Please find every line in the entries below that contains the string "tích", and copy it.

(Transcribed page contents)
•••••
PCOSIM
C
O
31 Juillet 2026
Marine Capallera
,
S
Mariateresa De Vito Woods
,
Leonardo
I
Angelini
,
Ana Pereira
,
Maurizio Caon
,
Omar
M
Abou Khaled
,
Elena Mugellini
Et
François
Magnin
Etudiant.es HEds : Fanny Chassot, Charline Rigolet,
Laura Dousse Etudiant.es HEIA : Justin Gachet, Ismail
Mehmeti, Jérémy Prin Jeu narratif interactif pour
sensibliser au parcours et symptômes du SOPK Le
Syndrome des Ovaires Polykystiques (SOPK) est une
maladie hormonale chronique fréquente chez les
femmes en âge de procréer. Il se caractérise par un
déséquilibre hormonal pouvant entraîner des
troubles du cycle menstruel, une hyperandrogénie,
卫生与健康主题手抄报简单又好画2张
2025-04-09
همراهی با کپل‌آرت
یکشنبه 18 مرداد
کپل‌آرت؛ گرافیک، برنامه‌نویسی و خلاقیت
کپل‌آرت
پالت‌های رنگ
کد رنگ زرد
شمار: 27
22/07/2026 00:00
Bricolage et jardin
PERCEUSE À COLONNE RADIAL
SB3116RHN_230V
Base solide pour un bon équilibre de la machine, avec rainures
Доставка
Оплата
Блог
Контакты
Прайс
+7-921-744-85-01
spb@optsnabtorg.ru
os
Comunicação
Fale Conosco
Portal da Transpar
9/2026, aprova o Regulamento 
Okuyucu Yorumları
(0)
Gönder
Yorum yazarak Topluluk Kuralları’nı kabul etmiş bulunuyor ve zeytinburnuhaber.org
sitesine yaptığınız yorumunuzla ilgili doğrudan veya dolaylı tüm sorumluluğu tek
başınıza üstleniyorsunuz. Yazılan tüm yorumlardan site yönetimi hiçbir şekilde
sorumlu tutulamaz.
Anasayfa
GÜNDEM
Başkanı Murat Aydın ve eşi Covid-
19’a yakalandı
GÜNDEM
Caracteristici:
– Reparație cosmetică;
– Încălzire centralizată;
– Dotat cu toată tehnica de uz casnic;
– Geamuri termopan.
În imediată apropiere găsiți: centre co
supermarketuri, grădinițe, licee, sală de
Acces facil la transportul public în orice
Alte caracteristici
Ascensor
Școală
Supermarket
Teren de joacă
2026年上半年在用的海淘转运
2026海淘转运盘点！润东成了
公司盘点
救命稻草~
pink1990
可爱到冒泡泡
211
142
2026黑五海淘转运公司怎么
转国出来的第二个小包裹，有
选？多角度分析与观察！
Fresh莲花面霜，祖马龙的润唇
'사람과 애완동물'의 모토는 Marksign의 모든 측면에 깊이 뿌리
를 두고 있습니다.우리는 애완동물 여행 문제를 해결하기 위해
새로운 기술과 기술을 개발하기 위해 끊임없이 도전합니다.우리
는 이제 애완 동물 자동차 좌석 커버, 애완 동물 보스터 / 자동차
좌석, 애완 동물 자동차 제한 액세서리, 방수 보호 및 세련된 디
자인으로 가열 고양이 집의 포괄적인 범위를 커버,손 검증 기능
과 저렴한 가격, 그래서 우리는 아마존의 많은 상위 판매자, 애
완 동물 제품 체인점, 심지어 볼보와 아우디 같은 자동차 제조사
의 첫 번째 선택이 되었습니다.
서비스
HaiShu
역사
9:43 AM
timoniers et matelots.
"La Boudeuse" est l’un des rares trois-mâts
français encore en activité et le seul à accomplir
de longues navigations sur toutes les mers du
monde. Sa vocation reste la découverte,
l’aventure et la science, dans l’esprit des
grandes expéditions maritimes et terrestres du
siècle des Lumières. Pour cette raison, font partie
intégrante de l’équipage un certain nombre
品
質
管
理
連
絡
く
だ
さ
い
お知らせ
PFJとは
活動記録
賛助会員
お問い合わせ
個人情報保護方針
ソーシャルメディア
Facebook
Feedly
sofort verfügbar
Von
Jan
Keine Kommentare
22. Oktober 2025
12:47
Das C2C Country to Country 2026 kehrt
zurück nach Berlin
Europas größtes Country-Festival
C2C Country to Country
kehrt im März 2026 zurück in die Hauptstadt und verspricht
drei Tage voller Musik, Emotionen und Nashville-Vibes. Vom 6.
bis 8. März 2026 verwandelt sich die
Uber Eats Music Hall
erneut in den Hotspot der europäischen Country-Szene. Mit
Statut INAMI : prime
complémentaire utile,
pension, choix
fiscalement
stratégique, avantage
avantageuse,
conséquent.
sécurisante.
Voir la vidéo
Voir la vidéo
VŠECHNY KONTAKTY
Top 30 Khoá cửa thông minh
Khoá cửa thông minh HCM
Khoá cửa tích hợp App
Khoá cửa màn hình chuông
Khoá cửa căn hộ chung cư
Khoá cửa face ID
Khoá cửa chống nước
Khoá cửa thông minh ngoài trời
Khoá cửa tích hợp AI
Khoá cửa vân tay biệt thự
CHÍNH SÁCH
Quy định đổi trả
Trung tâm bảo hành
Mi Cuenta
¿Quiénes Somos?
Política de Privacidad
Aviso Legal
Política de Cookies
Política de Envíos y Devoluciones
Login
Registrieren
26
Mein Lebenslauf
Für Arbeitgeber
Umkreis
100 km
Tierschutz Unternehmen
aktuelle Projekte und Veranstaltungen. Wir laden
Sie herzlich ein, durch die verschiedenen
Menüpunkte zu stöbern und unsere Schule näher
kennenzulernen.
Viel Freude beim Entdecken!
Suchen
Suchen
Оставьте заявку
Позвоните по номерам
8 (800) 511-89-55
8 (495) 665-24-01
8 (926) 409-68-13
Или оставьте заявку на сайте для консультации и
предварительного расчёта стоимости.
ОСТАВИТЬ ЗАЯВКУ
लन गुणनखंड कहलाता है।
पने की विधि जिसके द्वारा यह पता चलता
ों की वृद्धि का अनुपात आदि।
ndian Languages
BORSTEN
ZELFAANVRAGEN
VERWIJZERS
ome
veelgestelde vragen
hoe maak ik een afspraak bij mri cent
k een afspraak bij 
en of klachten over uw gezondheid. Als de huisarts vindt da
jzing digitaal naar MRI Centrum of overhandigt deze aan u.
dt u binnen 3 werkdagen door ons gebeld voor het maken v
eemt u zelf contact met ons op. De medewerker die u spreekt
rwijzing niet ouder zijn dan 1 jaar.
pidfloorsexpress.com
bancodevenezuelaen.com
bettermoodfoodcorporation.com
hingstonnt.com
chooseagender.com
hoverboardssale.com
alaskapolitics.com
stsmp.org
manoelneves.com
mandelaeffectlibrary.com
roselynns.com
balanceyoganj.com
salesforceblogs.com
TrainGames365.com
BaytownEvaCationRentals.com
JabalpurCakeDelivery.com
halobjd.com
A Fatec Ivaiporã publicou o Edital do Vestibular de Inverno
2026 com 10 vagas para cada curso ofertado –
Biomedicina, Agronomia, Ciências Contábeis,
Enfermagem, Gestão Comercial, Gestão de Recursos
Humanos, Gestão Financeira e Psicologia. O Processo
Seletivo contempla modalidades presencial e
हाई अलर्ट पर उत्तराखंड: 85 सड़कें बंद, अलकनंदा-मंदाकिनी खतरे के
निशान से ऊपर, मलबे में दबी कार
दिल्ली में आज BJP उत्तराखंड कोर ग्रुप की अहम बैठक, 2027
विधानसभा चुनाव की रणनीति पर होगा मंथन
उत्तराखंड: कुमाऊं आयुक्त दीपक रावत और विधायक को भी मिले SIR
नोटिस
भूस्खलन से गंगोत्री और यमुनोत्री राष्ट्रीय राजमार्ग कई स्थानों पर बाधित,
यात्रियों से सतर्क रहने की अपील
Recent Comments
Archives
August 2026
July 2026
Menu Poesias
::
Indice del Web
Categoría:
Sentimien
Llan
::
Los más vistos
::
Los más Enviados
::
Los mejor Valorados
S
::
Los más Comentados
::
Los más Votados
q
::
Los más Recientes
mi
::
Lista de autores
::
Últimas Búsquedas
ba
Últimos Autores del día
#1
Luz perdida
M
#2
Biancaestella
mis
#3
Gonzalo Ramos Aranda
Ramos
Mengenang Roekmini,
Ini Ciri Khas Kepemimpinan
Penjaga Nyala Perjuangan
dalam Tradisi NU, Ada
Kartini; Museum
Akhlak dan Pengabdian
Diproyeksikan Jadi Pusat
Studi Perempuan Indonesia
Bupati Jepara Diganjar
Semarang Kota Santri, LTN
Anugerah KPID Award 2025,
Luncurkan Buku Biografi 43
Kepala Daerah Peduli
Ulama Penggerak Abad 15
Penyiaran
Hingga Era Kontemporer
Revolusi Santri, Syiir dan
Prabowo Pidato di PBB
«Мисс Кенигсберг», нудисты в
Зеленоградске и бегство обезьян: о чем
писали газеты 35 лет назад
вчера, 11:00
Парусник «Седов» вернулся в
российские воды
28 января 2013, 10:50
•••••
> [TASK RESPONSE]:
Khoá cửa tích hợp App
Khoá cửa tích hợp AI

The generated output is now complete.